EPILOGUE – THE LETTER CARRIER AS A CLASSIFIED ASSET
If you zoom way out, what’s changing is the status of the people who move your stuff.
They are no longer just workers in a logistics chain.
They’re becoming:
Identity-verified agents
inside a mapped, monitored, and optimizable grid
whose permission to move is contingent on continuous bureaucratic approval.
USPS’s non-domiciled crackdown is being sold as a one-off safety tweak.
Seen from the Red Blood balcony, it looks more like:
A small, testable slice of a much larger system where your ability to move people, packages, and eventually yourself can be dialed up or down — quietly, bureaucratically, and “for your own safety.”
🚚The USPS Chokepoint: Identity Governance and Logistics Control
This text analyzes recent USPS policy changes that restrict contracted drivers with non-domiciled commercial licenses, framing the move as a significant shift in labor and infrastructure control.
While officials justify these measures as necessary for public safety and regulatory compliance, the author argues they represent a “soft” form of centralized governance and a precursor to privatization.

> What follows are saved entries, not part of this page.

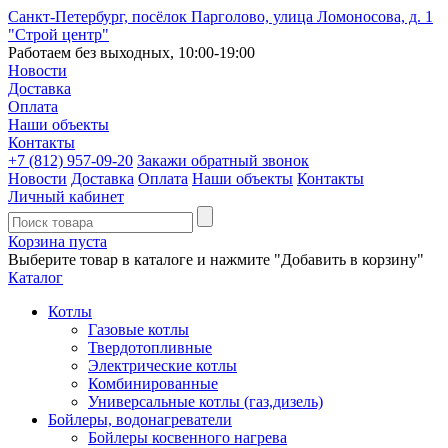
Санкт-Петербург, посёлок Парголово, улица Ломоносова, д. 1
"Строй центр"
Работаем без выходных, 10:00-19:00
Новости
Доставка
Оплата
Наши объекты
Контакты
+7 (812)
957-09-20
Закажи обратный звонок
Новости
Доставка
Оплата
Наши объекты
Контакты
Личный кабинет
Корзина пуста
Выберите товар в каталоге и нажмите "Добавить в корзину"
Каталог
Котлы
Газовые котлы
Твердотопливные
Электрические котлы
Комбинированные
Универсальные котлы (газ,дизель)
Бойлеры, водонагреватели
Бойлеры косвенного нагрева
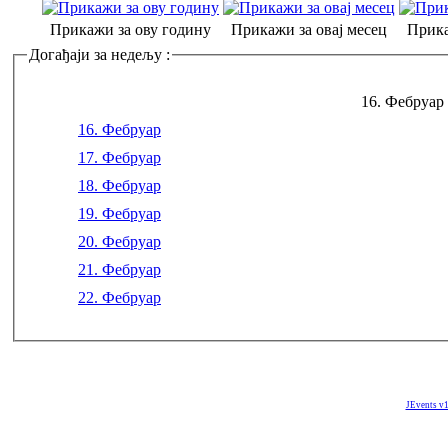
Прикажи за ову годину
Прикажи за овај месец
Прика
Догађаји за недељу :
16. Фебруар 
16. Фебруар
17. Фебруар
18. Фебруар
19. Фебруар
20. Фебруар
21. Фебруар
22. Фебруар
JEvents v1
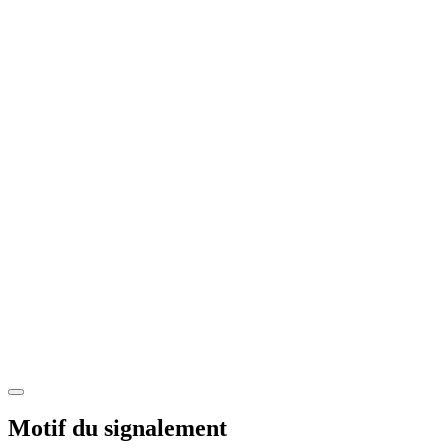
Motif du signalement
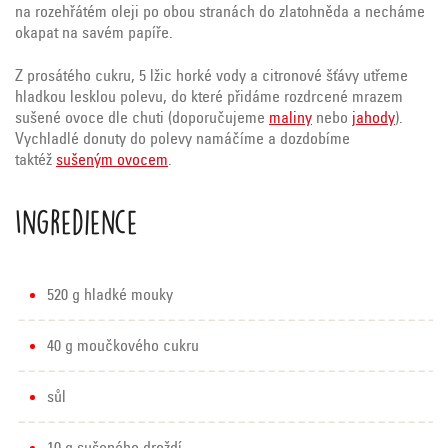
na rozehřátém oleji po obou stranách do zlatohněda a necháme
okapat na savém papíře.
Z prosátého cukru, 5 lžic horké vody a citronové šťávy utřeme
hladkou lesklou polevu, do které přidáme rozdrcené mrazem
sušené ovoce dle chuti (doporučujeme
maliny
nebo
jahody
).
Vychladlé donuty do polevy namáčíme a dozdobíme
taktéž
sušeným ovocem
.
Ingredience
520 g hladké mouky
40 g moučkového cukru
sůl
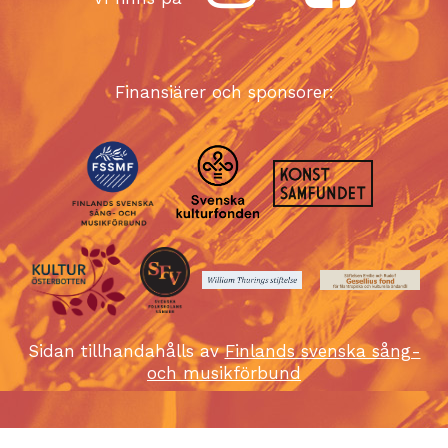
Finansiärer och sponsorer:
Sidan tillhandahålls av
Finlands svenska sång-
och musikförbund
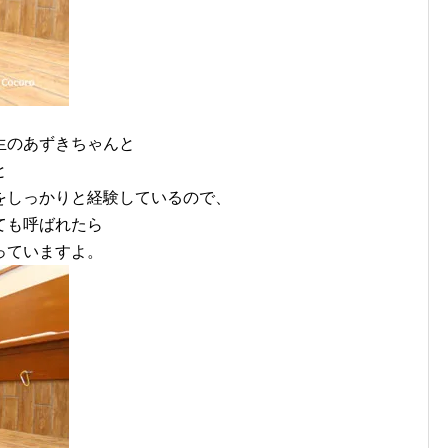
生のあずきちゃんと
と
をしっかりと経験しているので、
ても呼ばれたら
っていますよ。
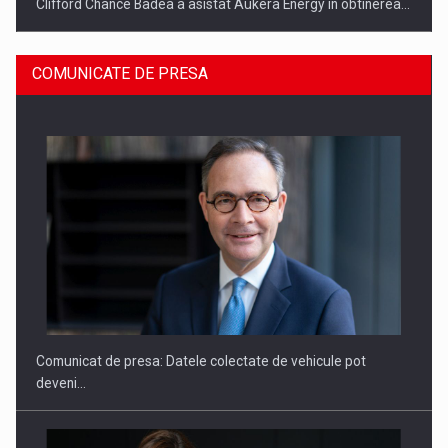
Clifford Chance Badea a asistat Aukera Energy in obtinerea…
COMUNICATE DE PRESA
SAPTE PERSONALITATI DIN MEDIUL DE AFACERI, ACADEMIC
SI INSTITUTIONAL…
Comunicat de presa: Datele colectate de vehicule pot
deveni…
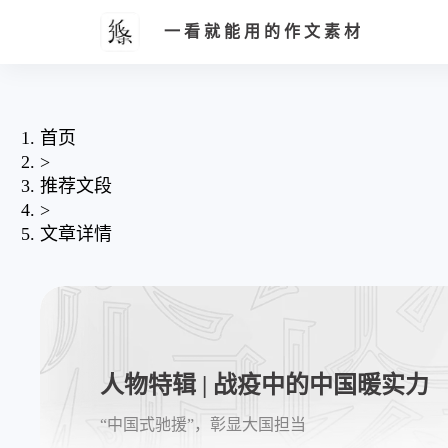
一看就能用的作文素材
首页
>
推荐文段
>
文章详情
人物特辑 | 战疫中的中国暖实力
“中国式驰援”，彰显大国担当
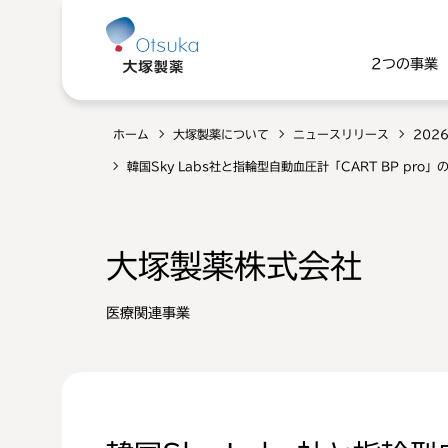
2つの事業
ホーム
大塚製薬について
ニュースリリース
202
韓国Sky Labs社と指輪型自動血圧計「CART BP 
大塚製薬株式会社
医療関連事業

By targeting immigrant drivers and emphasizing identity verification, the government allegedly establishes a framework for real-time economic monitoring and mass labor revocation.
The source further suggests that Postmaster General Louis DeJoy’s warnings about financial instability serve as a narrative to justify outsourcing public services to private tech and logistics giants.
Ultimately, the report portrays the postal system as a testing ground for a future where physical movement is strictly gated by digital identity and bureaucratic approval.